═════ PROVIDED RECORDS ═════
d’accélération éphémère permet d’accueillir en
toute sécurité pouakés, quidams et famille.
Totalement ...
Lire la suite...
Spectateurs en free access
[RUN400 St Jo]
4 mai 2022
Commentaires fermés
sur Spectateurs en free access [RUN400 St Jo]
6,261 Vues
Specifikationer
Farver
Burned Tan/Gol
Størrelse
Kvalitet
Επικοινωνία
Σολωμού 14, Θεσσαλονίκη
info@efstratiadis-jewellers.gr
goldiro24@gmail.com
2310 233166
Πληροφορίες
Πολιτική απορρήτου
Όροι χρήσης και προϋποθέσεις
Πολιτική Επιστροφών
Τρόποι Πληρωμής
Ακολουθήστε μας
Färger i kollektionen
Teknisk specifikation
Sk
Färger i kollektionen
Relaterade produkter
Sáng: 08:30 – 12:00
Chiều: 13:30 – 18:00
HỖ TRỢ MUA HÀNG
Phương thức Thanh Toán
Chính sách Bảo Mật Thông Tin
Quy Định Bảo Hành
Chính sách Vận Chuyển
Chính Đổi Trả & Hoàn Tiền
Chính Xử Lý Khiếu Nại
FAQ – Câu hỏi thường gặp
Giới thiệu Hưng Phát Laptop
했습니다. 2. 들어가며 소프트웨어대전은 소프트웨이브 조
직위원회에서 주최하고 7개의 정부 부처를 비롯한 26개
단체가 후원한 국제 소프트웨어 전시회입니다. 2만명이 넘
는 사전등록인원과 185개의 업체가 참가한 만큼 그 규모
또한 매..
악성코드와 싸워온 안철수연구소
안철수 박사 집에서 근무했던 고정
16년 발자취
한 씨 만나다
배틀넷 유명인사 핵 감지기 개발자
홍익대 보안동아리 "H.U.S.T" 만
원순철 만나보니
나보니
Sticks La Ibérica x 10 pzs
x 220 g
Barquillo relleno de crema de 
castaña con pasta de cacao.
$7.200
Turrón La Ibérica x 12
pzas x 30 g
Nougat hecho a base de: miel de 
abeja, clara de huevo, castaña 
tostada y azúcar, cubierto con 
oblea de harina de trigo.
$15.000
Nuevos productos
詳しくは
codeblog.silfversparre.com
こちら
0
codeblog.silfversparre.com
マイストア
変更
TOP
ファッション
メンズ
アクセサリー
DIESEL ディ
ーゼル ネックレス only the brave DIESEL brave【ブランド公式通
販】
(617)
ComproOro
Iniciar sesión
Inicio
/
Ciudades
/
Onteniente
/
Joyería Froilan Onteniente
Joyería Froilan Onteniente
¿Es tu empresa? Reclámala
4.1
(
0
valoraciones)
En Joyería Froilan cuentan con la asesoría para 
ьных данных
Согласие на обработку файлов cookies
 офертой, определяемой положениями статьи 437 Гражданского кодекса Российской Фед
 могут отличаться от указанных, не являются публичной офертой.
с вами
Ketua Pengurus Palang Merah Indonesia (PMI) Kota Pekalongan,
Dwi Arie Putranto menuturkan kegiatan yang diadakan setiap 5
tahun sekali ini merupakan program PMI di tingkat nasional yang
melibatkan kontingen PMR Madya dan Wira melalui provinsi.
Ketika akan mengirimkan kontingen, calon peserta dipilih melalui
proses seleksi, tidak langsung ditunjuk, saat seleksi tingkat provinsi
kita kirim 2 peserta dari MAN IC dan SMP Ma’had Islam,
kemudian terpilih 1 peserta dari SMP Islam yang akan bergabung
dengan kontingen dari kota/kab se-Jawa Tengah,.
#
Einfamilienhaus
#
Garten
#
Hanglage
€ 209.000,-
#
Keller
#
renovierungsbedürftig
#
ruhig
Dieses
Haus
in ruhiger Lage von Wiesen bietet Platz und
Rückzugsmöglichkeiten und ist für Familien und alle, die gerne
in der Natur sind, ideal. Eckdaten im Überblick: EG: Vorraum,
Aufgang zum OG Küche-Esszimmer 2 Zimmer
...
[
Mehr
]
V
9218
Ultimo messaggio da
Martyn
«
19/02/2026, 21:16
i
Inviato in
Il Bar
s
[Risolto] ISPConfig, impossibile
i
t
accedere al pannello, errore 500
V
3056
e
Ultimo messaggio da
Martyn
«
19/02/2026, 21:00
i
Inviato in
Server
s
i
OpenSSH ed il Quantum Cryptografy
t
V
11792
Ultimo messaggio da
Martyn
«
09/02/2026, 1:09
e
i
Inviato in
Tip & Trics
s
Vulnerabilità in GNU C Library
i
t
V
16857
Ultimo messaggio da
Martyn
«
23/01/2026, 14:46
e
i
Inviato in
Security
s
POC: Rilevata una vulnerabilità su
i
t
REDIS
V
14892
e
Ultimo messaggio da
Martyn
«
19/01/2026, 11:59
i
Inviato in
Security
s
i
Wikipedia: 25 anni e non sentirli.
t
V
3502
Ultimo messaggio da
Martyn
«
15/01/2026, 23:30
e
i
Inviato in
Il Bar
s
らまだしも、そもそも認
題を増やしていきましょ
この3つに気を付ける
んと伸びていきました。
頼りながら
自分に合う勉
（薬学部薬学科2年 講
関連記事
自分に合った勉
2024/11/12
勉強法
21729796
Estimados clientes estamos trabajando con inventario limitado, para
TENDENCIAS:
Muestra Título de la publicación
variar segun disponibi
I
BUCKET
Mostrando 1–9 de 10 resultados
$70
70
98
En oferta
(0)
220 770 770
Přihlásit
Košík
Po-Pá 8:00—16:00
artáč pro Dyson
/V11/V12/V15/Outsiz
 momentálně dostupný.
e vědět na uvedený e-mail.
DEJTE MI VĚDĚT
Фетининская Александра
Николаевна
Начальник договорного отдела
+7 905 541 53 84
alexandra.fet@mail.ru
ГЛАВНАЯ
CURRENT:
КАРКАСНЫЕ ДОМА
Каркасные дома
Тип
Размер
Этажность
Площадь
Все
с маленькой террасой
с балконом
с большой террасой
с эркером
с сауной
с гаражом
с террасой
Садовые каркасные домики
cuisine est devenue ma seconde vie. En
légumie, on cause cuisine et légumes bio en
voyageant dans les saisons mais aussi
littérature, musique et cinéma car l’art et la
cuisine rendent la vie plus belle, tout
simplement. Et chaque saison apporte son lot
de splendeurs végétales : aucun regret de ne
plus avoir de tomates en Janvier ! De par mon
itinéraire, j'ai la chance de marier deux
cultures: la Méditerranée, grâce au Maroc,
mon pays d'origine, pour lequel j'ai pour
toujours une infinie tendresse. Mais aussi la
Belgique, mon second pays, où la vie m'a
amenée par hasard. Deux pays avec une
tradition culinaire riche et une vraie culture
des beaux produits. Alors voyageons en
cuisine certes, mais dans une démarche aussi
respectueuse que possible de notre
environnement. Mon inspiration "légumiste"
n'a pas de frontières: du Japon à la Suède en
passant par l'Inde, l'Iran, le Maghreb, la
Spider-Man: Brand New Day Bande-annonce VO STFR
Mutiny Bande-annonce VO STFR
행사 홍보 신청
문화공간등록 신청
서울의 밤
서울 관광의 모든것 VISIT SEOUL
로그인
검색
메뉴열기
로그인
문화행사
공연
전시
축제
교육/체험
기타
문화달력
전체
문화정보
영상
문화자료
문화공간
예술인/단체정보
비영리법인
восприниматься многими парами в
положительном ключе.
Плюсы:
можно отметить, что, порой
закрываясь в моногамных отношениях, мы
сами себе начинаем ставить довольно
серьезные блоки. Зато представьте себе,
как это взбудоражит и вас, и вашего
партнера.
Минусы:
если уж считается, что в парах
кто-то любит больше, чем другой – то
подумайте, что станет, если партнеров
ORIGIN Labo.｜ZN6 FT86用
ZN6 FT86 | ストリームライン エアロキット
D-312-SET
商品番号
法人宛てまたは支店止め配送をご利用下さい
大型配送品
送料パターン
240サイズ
═════
→ THE PROBLEM: Quote the data in full, keeping each word unchanged.

→ WRITTEN RESPONSE:
d’accélération éphémère permet d’accueillir en
toute sécurité pouakés, quidams et famille.
Totalement ...
Lire la suite...
Spectateurs en free access
[RUN400 St Jo]
4 mai 2022
Commentaires fermés
sur Spectateurs en free access [RUN400 St Jo]
6,261 Vues
Specifikationer
Farver
Burned Tan/Gol
Størrelse
Kvalitet
Επικοινωνία
Σολωμού 14, Θεσσαλονίκη
info@efstratiadis-jewellers.gr
goldiro24@gmail.com
2310 233166
Πληροφορίες
Πολιτική απορρήτου
Όροι χρήσης και προϋποθέσεις
Πολιτική Επιστροφών
Τρόποι Πληρωμής
Ακολουθήστε μας
Färger i kollektionen
Teknisk specifikation
Sk
Färger i kollektionen
Relaterade produkter
Sáng: 08:30 – 12:00
Chiều: 13:30 – 18:00
HỖ TRỢ MUA HÀNG
Phương thức Thanh Toán
Chính sách Bảo Mật Thông Tin
Quy Định Bảo Hành
Chính sách Vận Chuyển
Chính Đổi Trả & Hoàn Tiền
Chính Xử Lý Khiếu Nại
FAQ – Câu hỏi thường gặp
Giới thiệu Hưng Phát Laptop
했습니다. 2. 들어가며 소프트웨어대전은 소프트웨이브 조
직위원회에서 주최하고 7개의 정부 부처를 비롯한 26개
단체가 후원한 국제 소프트웨어 전시회입니다. 2만명이 넘
는 사전등록인원과 185개의 업체가 참가한 만큼 그 규모
또한 매..
악성코드와 싸워온 안철수연구소
안철수 박사 집에서 근무했던 고정
16년 발자취
한 씨 만나다
배틀넷 유명인사 핵 감지기 개발자
홍익대 보안동아리 "H.U.S.T" 만
원순철 만나보니
나보니
Sticks La Ibérica x 10 pzs
x 220 g
Barquillo relleno de crema de 
castaña con pasta de cacao.
$7.200
Turrón La Ibérica x 12
pzas x 30 g
Nougat hecho a base de: miel de 
abeja, clara de huevo, castaña 
tostada y azúcar, cubierto con 
oblea de harina de trigo.
$15.000
Nuevos productos
詳しくは
codeblog.silfversparre.com
こちら
0
codeblog.silfversparre.com
マイストア
変更
TOP
ファッション
メンズ
アクセサリー
DIESEL ディ
ーゼル ネックレス only the brave DIESEL brave【ブランド公式通
販】
(617)
ComproOro
Iniciar sesión
Inicio
/
Ciudades
/
Onteniente
/
Joyería Froilan Onteniente
Joyería Froilan Onteniente
¿Es tu empresa? Reclámala
4.1
(
0
valoraciones)
En Joyería Froilan cuentan con la asesoría para 
ьных данных
Согласие на обработку файлов cookies
 офертой, определяемой положениями статьи 437 Гражданского кодекса Российской Фед
 могут отличаться от указанных, не являются публичной офертой.
с вами
Ketua Pengurus Palang Merah Indonesia (PMI) Kota Pekalongan,
Dwi Arie Putranto menuturkan kegiatan yang diadakan setiap 5
tahun sekali ini merupakan program PMI di tingkat nasional yang
melibatkan kontingen PMR Madya dan Wira melalui provinsi.
Ketika akan mengirimkan kontingen, calon peserta dipilih melalui
proses seleksi, tidak langsung ditunjuk, saat seleksi tingkat provinsi
kita kirim 2 peserta dari MAN IC dan SMP Ma’had Islam,
kemudian terpilih 1 peserta dari SMP Islam yang akan bergabung
dengan kontingen dari kota/kab se-Jawa Tengah,.
#
Einfamilienhaus
#
Garten
#
Hanglage
€ 209.000,-
#
Keller
#
renovierungsbedürftig
#
ruhig
Dieses
Haus
in ruhiger Lage von Wiesen bietet Platz und
Rückzugsmöglichkeiten und ist für Familien und alle, die gerne
in der Natur sind, ideal. Eckdaten im Überblick: EG: Vorraum,
Aufgang zum OG Küche-Esszimmer 2 Zimmer
...
[
Mehr
]
V
9218
Ultimo messaggio da
Martyn
«
19/02/2026, 21:16
i
Inviato in
Il Bar
s
[Risolto] ISPConfig, impossibile
i
t
accedere al pannello, errore 500
V
3056
e
Ultimo messaggio da
Martyn
«
19/02/2026, 21:00
i
Inviato in
Server
s
i
OpenSSH ed il Quantum Cryptografy
t
V
11792
Ultimo messaggio da
Martyn
«
09/02/2026, 1:09
e
i
Inviato in
Tip & Trics
s
Vulnerabilità in GNU C Library
i
t
V
16857
Ultimo messaggio da
Martyn
«
23/01/2026, 14:46
e
i
Inviato in
Security
s
POC: Rilevata una vulnerabilità su
i
t
REDIS
V
14892
e
Ultimo messaggio da
Martyn
«
19/01/2026, 11:59
i
Inviato in
Security
s
i
Wikipedia: 25 anni e non sentirli.
t
V
3502
Ultimo messaggio da
Martyn
«
15/01/2026, 23:30
e
i
Inviato in
Il Bar
s
らまだしも、そもそも認
題を増やしていきましょ
この3つに気を付ける
んと伸びていきました。
頼りながら
自分に合う勉
（薬学部薬学科2年 講
関連記事
自分に合った勉
2024/11/12
勉強法
21729796
Estimados clientes estamos trabajando con inventario limitado, para
TENDENCIAS:
Muestra Título de la publicación
variar segun disponibi
I
BUCKET
Mostrando 1–9 de 10 resultados
$70
70
98
En oferta
(0)
220 770 770
Přihlásit
Košík
Po-Pá 8:00—16:00
artáč pro Dyson
/V11/V12/V15/Outsiz
 momentálně dostupný.
e vědět na uvedený e-mail.
DEJTE MI VĚDĚT
Фетининская Александра
Николаевна
Начальник договорного отдела
+7 905 541 53 84
alexandra.fet@mail.ru
ГЛАВНАЯ
CURRENT:
КАРКАСНЫЕ ДОМА
Каркасные дома
Тип
Размер
Этажность
Площадь
Все
с маленькой террасой
с балконом
с большой террасой
с эркером
с сауной
с гаражом
с террасой
Садовые каркасные домики
cuisine est devenue ma seconde vie. En
légumie, on cause cuisine et légumes bio en
voyageant dans les saisons mais aussi
littérature, musique et cinéma car l’art et la
cuisine rendent la vie plus belle, tout
simplement. Et chaque saison apporte son lot
de splendeurs végétales : aucun regret de ne
plus avoir de tomates en Janvier ! De par mon
itinéraire, j'ai la chance de marier deux
cultures: la Méditerranée, grâce au Maroc,
mon pays d'origine, pour lequel j'ai pour
toujours une infinie tendresse. Mais aussi la
Belgique, mon second pays, où la vie m'a
amenée par hasard. Deux pays avec une
tradition culinaire riche et une vraie culture
des beaux produits. Alors voyageons en
cuisine certes, mais dans une démarche aussi
respectueuse que possible de notre
environnement. Mon inspiration "légumiste"
n'a pas de frontières: du Japon à la Suède en
passant par l'Inde, l'Iran, le Maghreb, la
Spider-Man: Brand New Day Bande-annonce VO STFR
Mutiny Bande-annonce VO STFR
행사 홍보 신청
문화공간등록 신청
서울의 밤
서울 관광의 모든것 VISIT SEOUL
로그인
검색
메뉴열기
로그인
문화행사
공연
전시
축제
교육/체험
기타
문화달력
전체
문화정보
영상
문화자료
문화공간
예술인/단체정보
비영리법인
восприниматься многими парами в
положительном ключе.
Плюсы:
можно отметить, что, порой
закрываясь в моногамных отношениях, мы
сами себе начинаем ставить довольно
серьезные блоки. Зато представьте себе,
как это взбудоражит и вас, и вашего
партнера.
Минусы:
если уж считается, что в парах
кто-то любит больше, чем другой – то
подумайте, что станет, если партнеров
ORIGIN Labo.｜ZN6 FT86用
ZN6 FT86 | ストリームライン エアロキット
D-312-SET
商品番号
法人宛てまたは支店止め配送をご利用下さい
大型配送品
送料パターン
240サイズ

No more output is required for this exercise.